■ **What needs to be done**: Once you find the line with "Профориентация для школьников" in the data that follows, repeat it and every line after it exactly, through the line with "Научные подразделения".

[Extracted page text data]
+++++

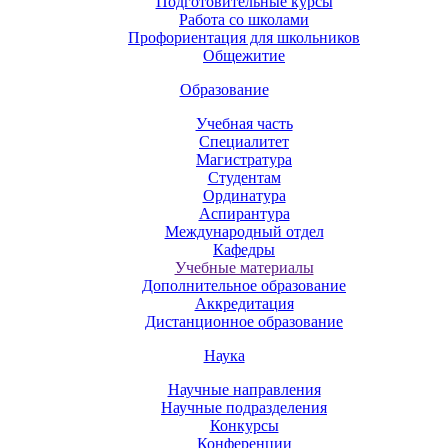
Подготовительные курсы
Работа со школами
Профориентация для школьников
Общежитие
Образование
Учебная часть
Специалитет
Магистратура
Студентам
Ординатура
Аспирантура
Международный отдел
Кафедры
Учебные материалы
Дополнительное образование
Аккредитация
Дистанционное образование
Наука
Научные направления
Научные подразделения
Конкурсы
Конференции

+++++

■ **Reply**:
Профориентация для школьников
Общежитие
Образование
Учебная часть
Специалитет
Магистратура
Студентам
Ординатура
Аспирантура
Международный отдел
Кафедры
Учебные материалы
Дополнительное образование
Аккредитация
Дистанционное образование
Наука
Научные направления
Научные подразделения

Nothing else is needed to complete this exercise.